Stephen Arnold, May 27, 2009

Useful SQL Injection Info

May 27, 2009

At Los Alamos National Lab several years ago, a fellow speaker for an in-house conference gave a brilliant analysis of SQL injection. The talk was not made public. I came across a Bitpipe white paper from Breach. I have a Bitpipe user name and password, so locating the document was no problem. If you don’t have access to Bitpipe, click here, fill out the form, and download the seven page document. Useful.

Stephen Arnold, May 27, 2009

EDI Data Transformation

May 27, 2009

Most of the mavens and pundits write about a handful of search vendors. Not me. I grub around in the dark and often very important corners of search. If you have to transform data for EDI in an XML environment, you will find Alex Woodie’s “MegaXML Looks to Drive Expense Out of EDI” here useful. Mr. Woodie describes a new product, which if it works as described can eliminate some sleepless nights and a long weekend or two. The article describes Task Performance Group’s MegaXML utility. For me, the key passage in the article was:

Task Performance Group launched MegaXML a decade ago to take advantage of the flexibility of XML. On the front end, the Windows-based product can generate and send EDI documents, such as purchase orders and invoices, over VANs or the Internet using protocols like AS2. And on the backend, MegaXML can translate EDI documents to the format needed for specific platforms, such as flat files for AS/400-based ERP systems on DB2.

MegaXML has a hybrid or semi-cloud option that may be worth investigating. Mr. Woodie wrote:

With the outsourcing option, MegaXML will reside on a Windows server in Task Performance Group’s data center near Chicago. After mapping the EDI documents to the customer’s systems (a process that takes a few days), the customer will upload and download documents to the MegaXML data center using Secure FTP (S/FTP). MegaXML, in turn, will handle the translation to EDI formats and the distribution via AS2 or another method.

Data transformation consumes a significant portion of an information technology group’s time and budget. MegaXML may be a partial solution in some situations. More information is available at www.megaXML.com

Stephen Arnold, May 27, 2009

Ramp Time for Web Killers: Google to Alta Vista, X to Google

May 26, 2009

Harry McCracken’s “How Long Did It Take for the World to Identify Google as an Alta Vista Killer?” here asks an interesting question. His write up provides some examples of early positive Google evaluations in trade and news publications. His conclusion was that no one figured out how good Google was until several years raced by. I agree with his concluding remark:

A Google killer may well be out there even as we speak. We may even be saying nice things about it. But it would amaze me if we’ve figured out yet that it’s going to kill Google…

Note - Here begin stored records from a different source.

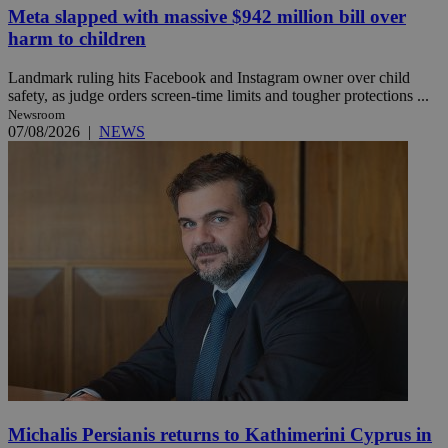
Meta slapped with massive $942 million bill over
harm to children
Landmark ruling hits Facebook and Instagram owner over child
safety, as judge orders screen-time limits and tougher protections ...
Newsroom
07/08/2026
|
NEWS
Michalis Persianis returns to Kathimerini Cyprus in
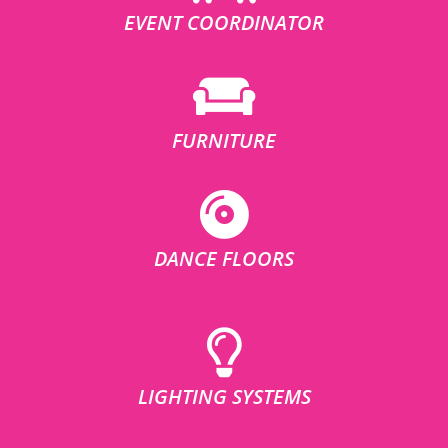
EVENT COORDINATOR
FURNITURE
DANCE FLOORS
LIGHTING SYSTEMS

Several ideas raced through my mind as I reviewed his chronological list of early Google references; namely:

  1. Google pushed into search at a time when the leading Web sites were becoming portals, an evolutionary arc that reached its zenith with Yahoo.com and the MSN.com Web sites in the mid 2000s. Both companies were in effect mini-AOLs with search relegated to a “search box” that wasn’t all that useful or interesting to me
  2. The leading Web search engines were running aground on two well known problems to those familiar with Web indexing: the cost of scaling to keep pace with the growing volume of new and changed content and the baked in problems of traditional server architecture. Google tackled input output, failure, and cheap scaling early in its history. The company did not reveal what it did until the job was done. This put the company several years ahead of its competition at the time of its 2004 IPO
  3. Existing search vendors were looking for exits from Web indexing. The most notable challenger after Hewlett Packard muffed the Alta Vista project was Fast Search & Transfer. At the time of 9-1-1, Fast Search had indexed breaking news before Google, and the Fast Search system was, in terms of Web indexing, the equal of Google. What did Fast Search do? It sold its advertising and Web search business to concentrate on enterprise search. A decision that cut a path to the financial quagmire in which Fast Search became stuck and the police action about which most people know nothing.
  4. Other search vendors ran out of cash, ran into index updating problems similar to those encountered by Excite and Lycos, or changed business direction.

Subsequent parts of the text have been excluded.